Kadim tıp uygulamalarımızdan olan hacamata rağbet son yıllarda dünyada gözle görülür bir şekilde artmıştır. Bunun sebebi ise hacamat ile tedavinin ÇOK BASİT, GÜVENİLİR ve İLAÇSIZ bir tedavi şekli olmasıdır. Hz. Peygamber (s.a.v.) bizzat kendisi Ebû Taybe adında bir hacamatçıya (haccam) hacamat yaptırmış ve başından kan aldırıp o kişiye ücretini ödemiş ve şöyle buyurmuştur : “Kan aldırma yollarının en güzeli hacamattır (yahut hacamat sizin en iyi tedavi yollarınızdır.)” (Buhârî)

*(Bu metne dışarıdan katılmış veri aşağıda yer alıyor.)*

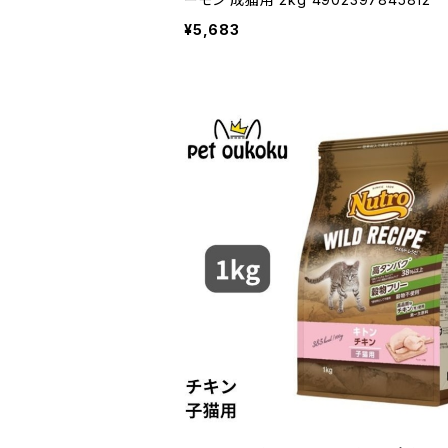
¥5,683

Hacamattan Osmanlı dönemi kaynaklarında şu şekilde bahsedilmektedir: “…ve dahî hacamat, hafızın hıfzını ve aklını ziyade edip bozulan kanı giderir. Göze cilâ verir. Beli kuvvetlendirir. Baştan hacamat olmak yedi hastalığa fayda verir: Delilik, Cüzzam, Beras, Nüas, Şüda, Veceufferris, Veceulayn.”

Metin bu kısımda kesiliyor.